Deqi composite metric
Rank ordering of individual sensations
One difficulty in comparing combinations of sensations between groups and between experimental conditions is that a sensation profile is 10-dimensional. Hence a very large number of subjects would be required to adequately and reliably explore this high-dimensional space of sensation combinations. It is very desirable to reduce a sensation profile to a single number, a 'deqi composite', which can then be used to characterize and compare deqi using standard univariate statistical procedures. We explored reduction of the set of sensations to a single value as follows: (1) for each subject determine the mean difference in intensity between acupuncture and tactile stimulation control for each sensation/acupoint combination; (2) average these differences over subjects; and (3) normalize the averaged differences so that the sum over sensations equals 1. The sets of values thus defined will be referred to as 'deqi weights'.

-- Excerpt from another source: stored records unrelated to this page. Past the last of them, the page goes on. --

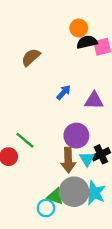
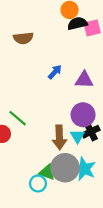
brown semicircle: (31, 57) -> (23, 38), turned -144
purple circle: (76, 136) -> (83, 115), moved

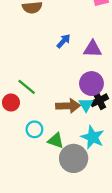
brown arrow: (59, 137) -> (68, 106), turned -90
gray circle: (65, 168) -> (74, 158), moved
cyan circle: (38, 184) -> (34, 129), moved

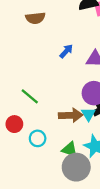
red circle: (11, 103) -> (14, 124), moved
green triangle: (56, 141) -> (70, 149), moved

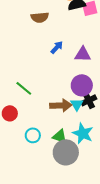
brown semicircle: (35, 18) -> (40, 17), moved
cyan circle: (38, 138) -> (33, 135), moved

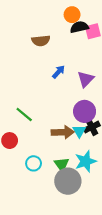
purple triangle: (83, 54) -> (86, 79), turned -48
cyan star: (83, 133) -> (86, 161), turned 30
green triangle: (60, 136) -> (62, 164), turned 35

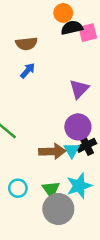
blue arrow: (59, 72) -> (28, 71), moved

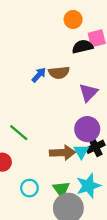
black semicircle: (72, 28) -> (83, 47), moved
brown semicircle: (26, 44) -> (59, 73), moved

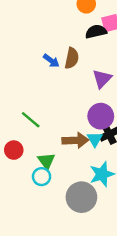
brown semicircle: (59, 73) -> (72, 58), turned -72
blue arrow: (39, 75) -> (51, 61), turned 84
green triangle: (61, 189) -> (46, 161), moved

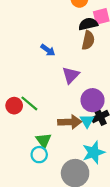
brown semicircle: (72, 58) -> (88, 40), moved
purple triangle: (102, 79) -> (71, 75), moved
red circle: (14, 150) -> (14, 106), moved

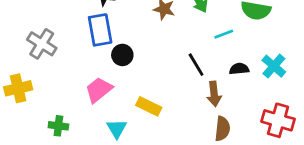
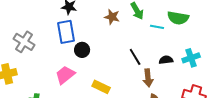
cyan line: (224, 34) -> (157, 27), moved, turned 32
cyan cross: (274, 66) -> (191, 58), turned 30

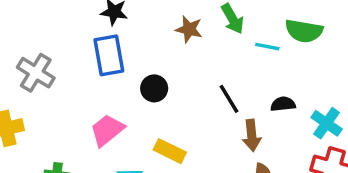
black circle: (82, 50) -> (154, 88), moved
cyan cross: (191, 58) -> (327, 123), moved, turned -36

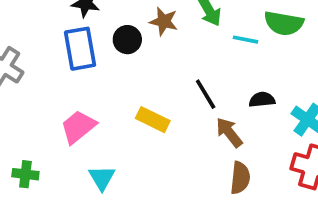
black circle: (154, 88) -> (127, 40), moved
brown arrow: (252, 135) -> (229, 132), turned 148
yellow rectangle: (170, 151) -> (153, 120), moved

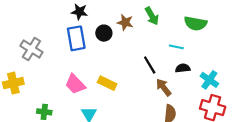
cyan line: (246, 40) -> (176, 47), moved
yellow rectangle: (153, 120) -> (107, 83), moved
pink trapezoid: (78, 127) -> (75, 84), turned -95

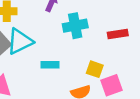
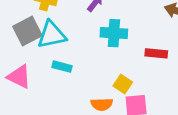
cyan rectangle: (50, 65) -> (62, 67), moved

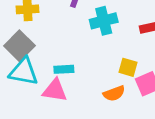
cyan triangle: (52, 35) -> (24, 72), moved, turned 40
pink triangle: (19, 77) -> (55, 90), moved

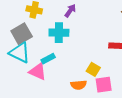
cyan cross: (104, 21) -> (59, 33), moved
cyan rectangle: (64, 69) -> (48, 59), turned -40

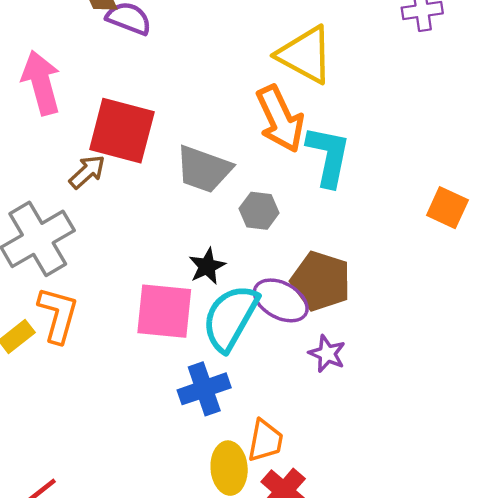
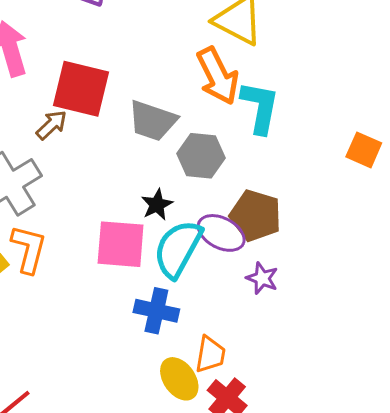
gray hexagon: (259, 211) -> (201, 156), size x1.4
blue cross: (204, 389) -> (156, 311), turned 33
yellow ellipse: (229, 468) -> (179, 379), turned -30

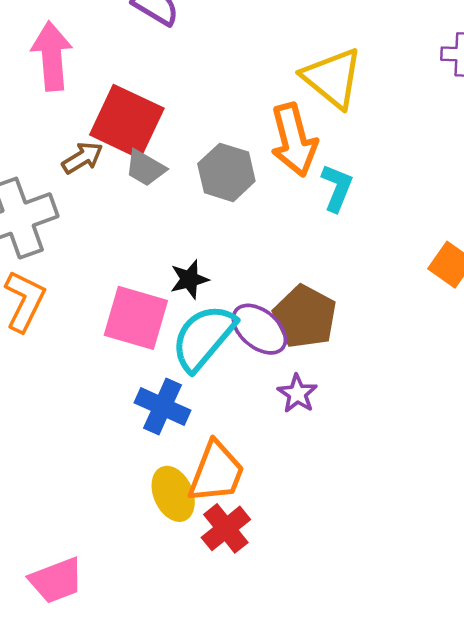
cyan L-shape: (260, 107) -> (337, 188), size x0.7
gray trapezoid: (152, 121) -> (145, 168), moved, size x0.7
gray hexagon: (201, 156) -> (226, 172), moved
orange trapezoid: (210, 355) -> (216, 472), size x1.4

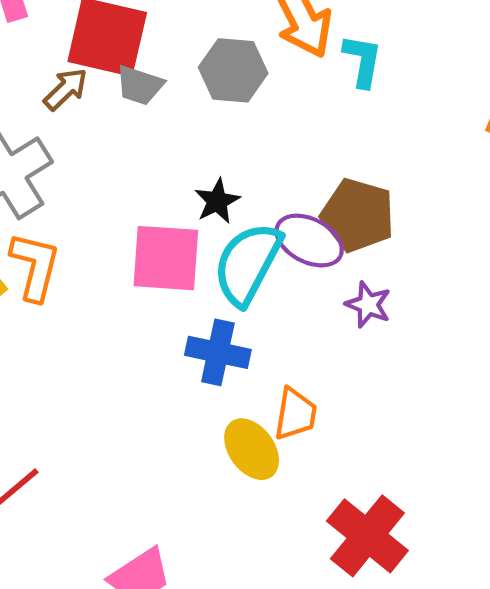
orange trapezoid: (216, 472) -> (295, 414), size x0.7
red cross: (226, 528) -> (367, 536), moved, size x1.4

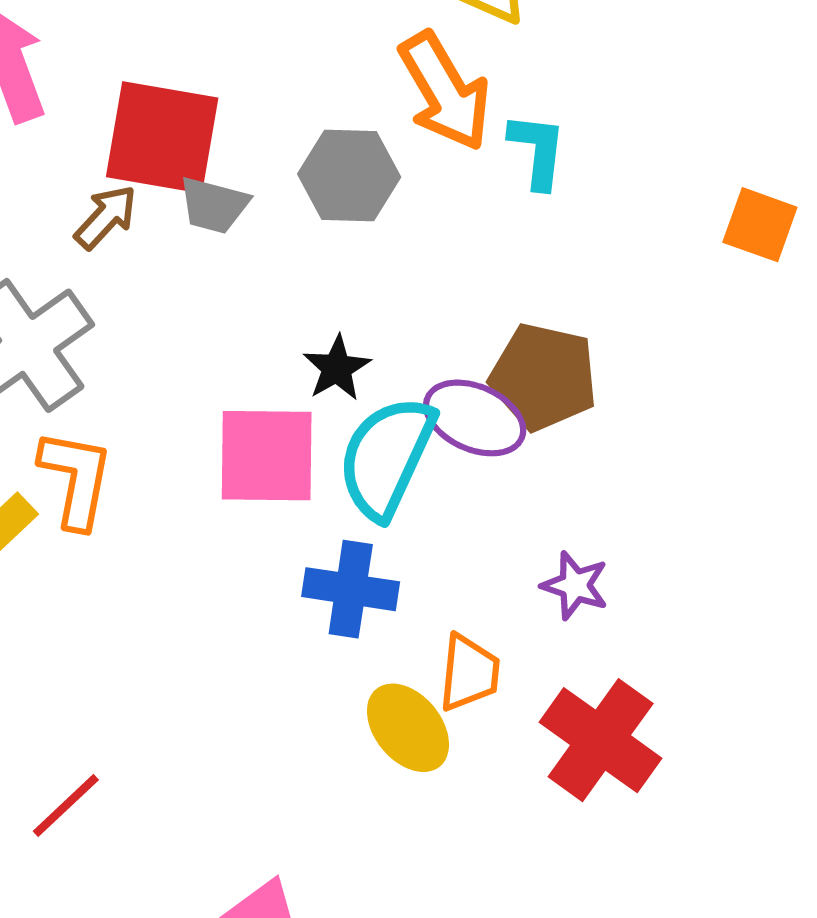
purple star: (368, 305) -> (575, 585), moved
red cross: (367, 536) -> (601, 740), moved

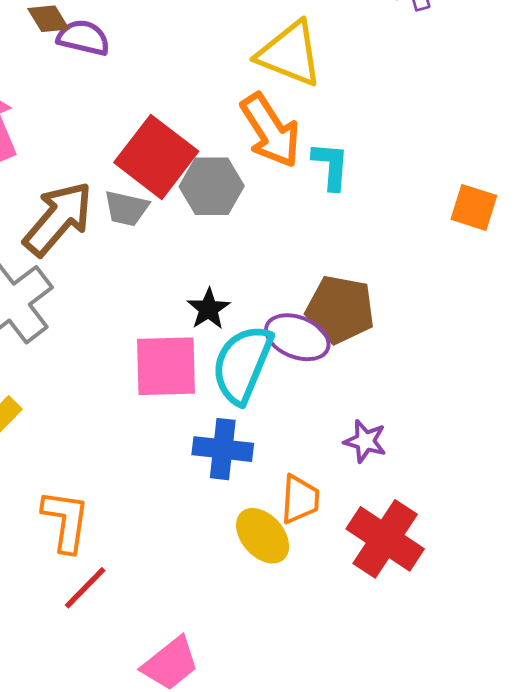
red square: (162, 137) -> (156, 157), moved, turned 30
brown arrow: (106, 217) -> (58, 219), size x1.8
orange L-shape: (76, 479) -> (66, 521), moved
red line: (66, 805) -> (85, 588), moved

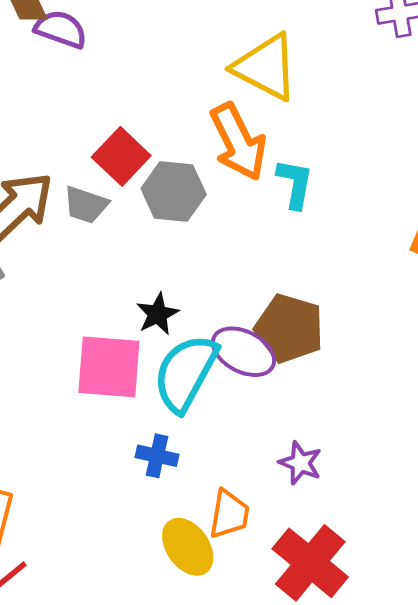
red square: (156, 157) -> (121, 156), size x0.7
blue cross: (223, 449) -> (157, 456), size x0.7

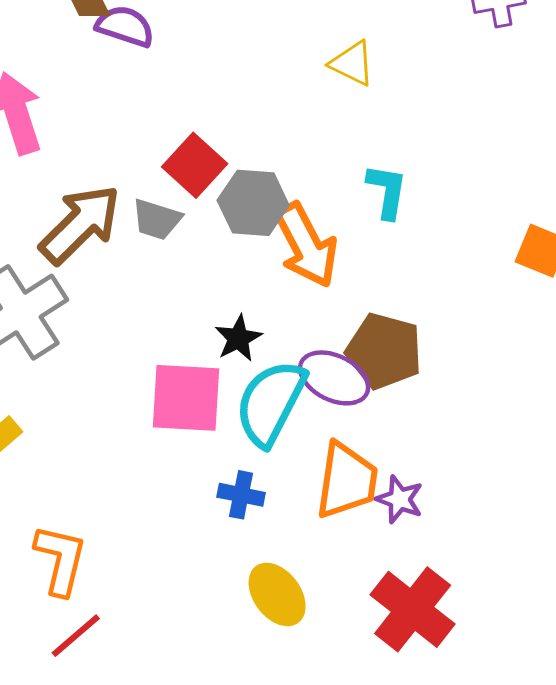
yellow triangle: (266, 67) -> (352, 63), size x0.6
orange arrow: (238, 142) -> (306, 245), moved
orange trapezoid: (229, 514) -> (347, 481), moved, size x1.4

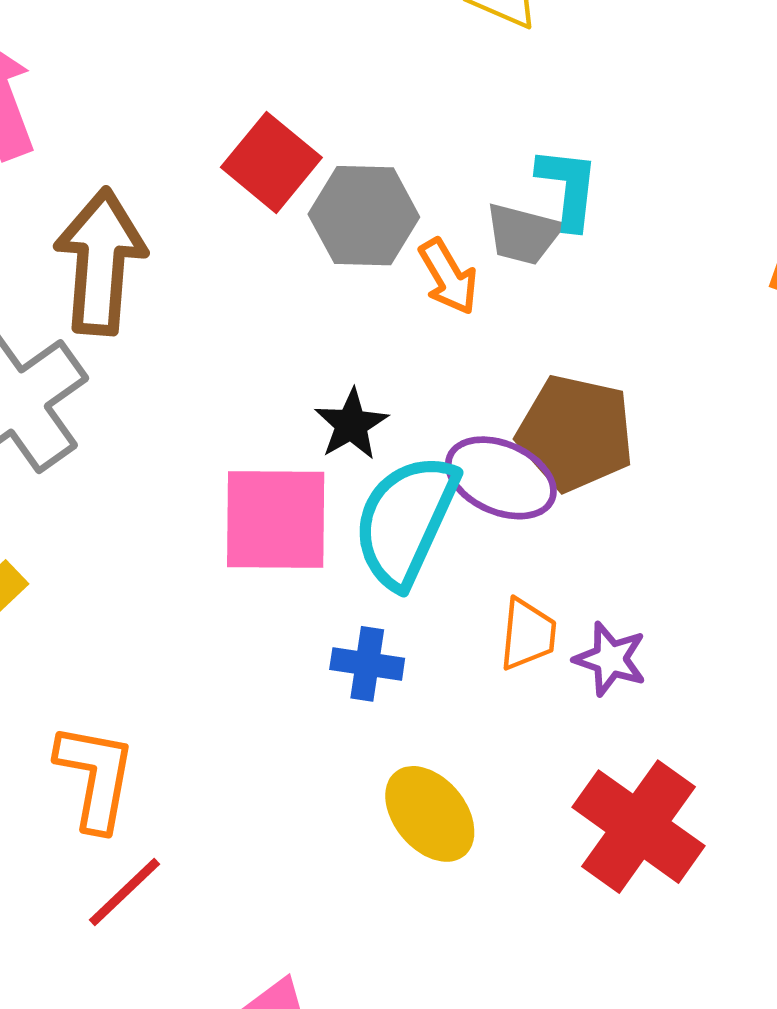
gray trapezoid: (157, 219) -> (523, 234), moved
brown arrow: (80, 224) -> (100, 262), turned -38
orange arrow: (306, 245) -> (448, 277), size x0.6
orange trapezoid: (347, 481) -> (528, 634), size x0.6

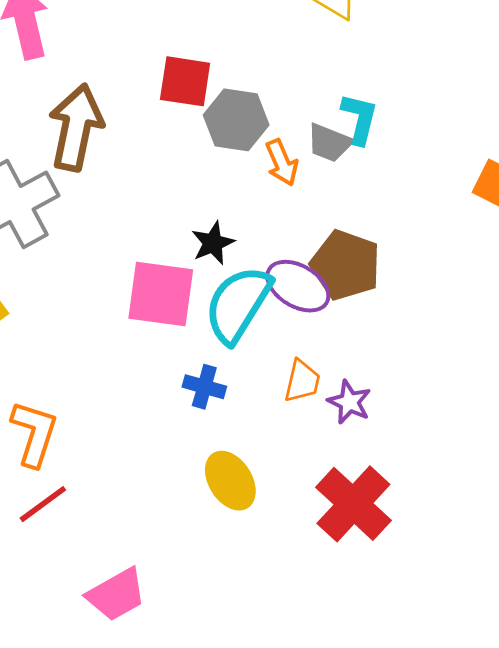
red square: (271, 162) -> (185, 81), turned -38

'Deqi composite': differentiation of sensation and acupuncture stimulation
Given the deqi weights defined above, we can ask if using the observed patterns of sensations, the weighted index, 'deqi composite' calculated by a summation over all sensations of each sensation score multiplied by its weight provides additional evidence for differentiation between the tactile and acupuncture stimulation conditions. ANOVA was used to discriminate acupuncture from tactile stimulation and to test differences between the acupoints, using both the 'simple' average and the 'weighted' average of the deqi sensations.